It is quite possible that there are not enough words to adequately describe the last 48 hours. Whirlwind would be one, for sure, and irreplaceable another, but I’m not sure that I could stop giving you words if I truly started, so let me begin by saying this – of all things, I am grateful.
This weekend involved not one but two yoga trips (one for the retreat in Sioux City and one for a class in Red Cloud, NE) that were productive and inspiring, not to mention powerful and affirming, and right in the middle, I was gifted the opportunity to be present for a lesson involving HD where I got to physically and emotionally hold space for him in such a way that I will not soon forget.
So what is all this vagueness? Why write when the thoughts, much less the plans or the retellings, aren’t exactly concrete? Because this weekend is worth documenting, as unsettled and wild as it remains.
Please know, I love and adore it when you – the kind souls who read these posts – reach out to me, but I also know that even when no one says a word, I am still doing important work by recording my stories for myself, my family. And this weekend, the weekend of the wolves, is a time of significance so I have to record, even if it is fragmented and disjointed. Broken thoughts do not mean a broken spirit. Sometimes I believe they mean quite the opposite – a bursting forth with love and dreams.

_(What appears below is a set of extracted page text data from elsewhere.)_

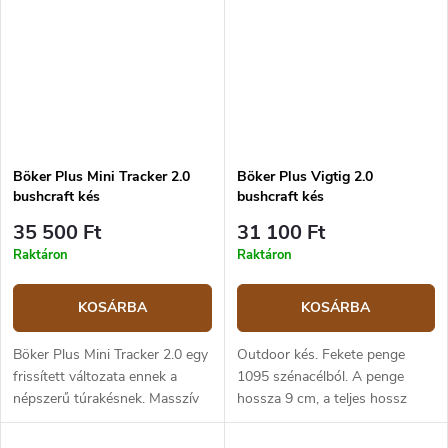
csúszásgátló TPE gumiból.
Műanyag...
Böker Plus Mini Tracker 2.0
Böker Plus Vigtig 2.0
bushcraft kés
bushcraft kés
35 500 Ft
31 100 Ft
Raktáron
Raktáron
KOSÁRBA
KOSÁRBA
Böker Plus Mini Tracker 2.0 egy
Outdoor kés. Fekete penge
frissített változata ennek a
1095 szénacélból. A penge
népszerű túrakésnek. Masszív
hossza 9 cm, a teljes hossz
13,5 cm hosszú pengéje 1095-
19,7 cm. A markolat barna
ös szénacélból készült.
micarta anyagból készült. A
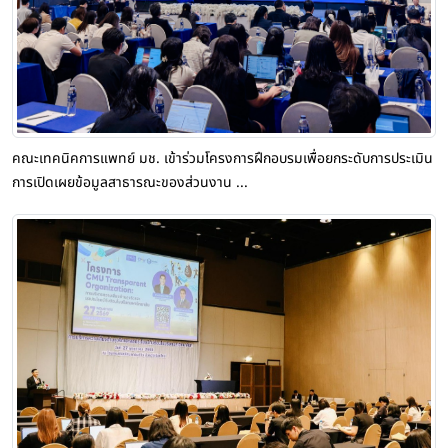
คณะเทคนิคการแพทย์ มช. เข้าร่วมโครงการฝึกอบรมเพื่อยกระดับการประเมิน
การเปิดเผยข้อมูลสาธารณะของส่วนงาน ...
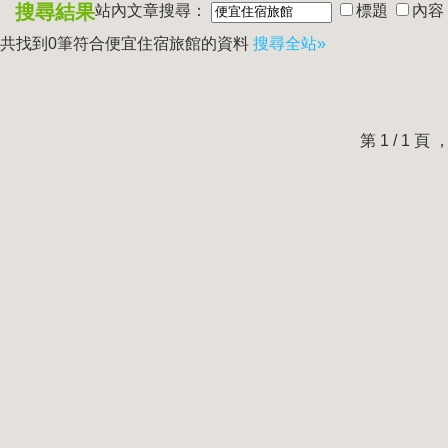
搜尋結果
站內文章搜尋：
標題
內容
共找到0筆符合
便宜住宿旅館
的資料
搜尋全站»
第 1 / 1 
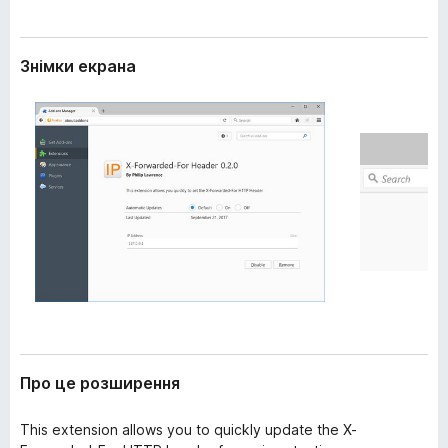
е
r
н
e
н
Знімки екрана
f
я
o
x
Про це розширення
This extension allows you to quickly update the X-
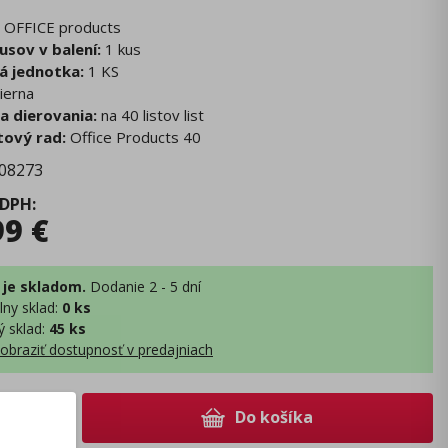
OFFICE products
usov v balení:
1 kus
á jednotka:
1 KS
ierna
a dierovania:
na 40 listov list
ový rad:
Office Products 40
08273
 DPH
:
99
€
 je skladom.
Dodanie 2 - 5 dní
lny sklad
:
0 ks
ý sklad
:
45 ks
obraziť dostupnosť v predajniach
Do košíka
+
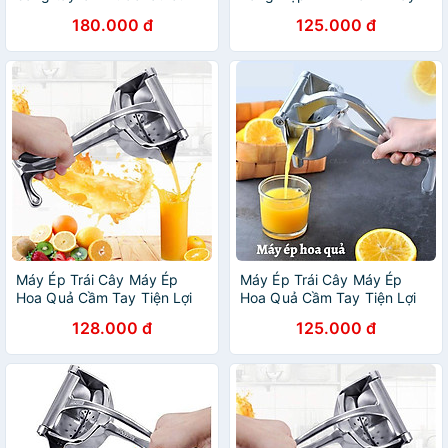
cầm tay đa năng bằng inox
Ép Các Loại Rau Củ - Hàng
180.000 đ
125.000 đ
mini nhỏ gọn tiện dụng
Loại 1 - Chính Hãng MINIIN
Máy Ép Trái Cây Máy Ép
Máy Ép Trái Cây Máy Ép
Hoa Quả Cầm Tay Tiện Lợi
Hoa Quả Cầm Tay Tiện Lợi
và Dễ Sử dụng
và Dễ Sử dụng
128.000 đ
125.000 đ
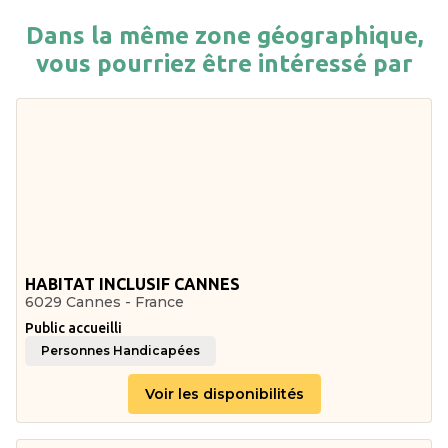
Dans la même zone géographique,
vous pourriez être intéressé par
HABITAT INCLUSIF CANNES
6029 Cannes - France
Public accueilli
Personnes Handicapées
Voir les disponibilités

To return to the wolf is to return to the wild. This is not just my weekend retreat with Lora. This is my 2016. Stepping back. Slowing down. Taking on new tasks. Big trips. Bigger lessons. Bold moves. All of this is “just part of the courage it takes,” and with that comes no apology and no need for cohesion. Simple recognition is enough. In this moment, acknowledging that the work is being done is all I can do.
And, quite honestly, the work has been in progress for some time. This return was put into motion who knows how long ago. To see that, in my own mind as well as in the reflections I see of myself in the eyes of others? That – that – is a source of much gratitude.
Happiness is the way. And the way is wild.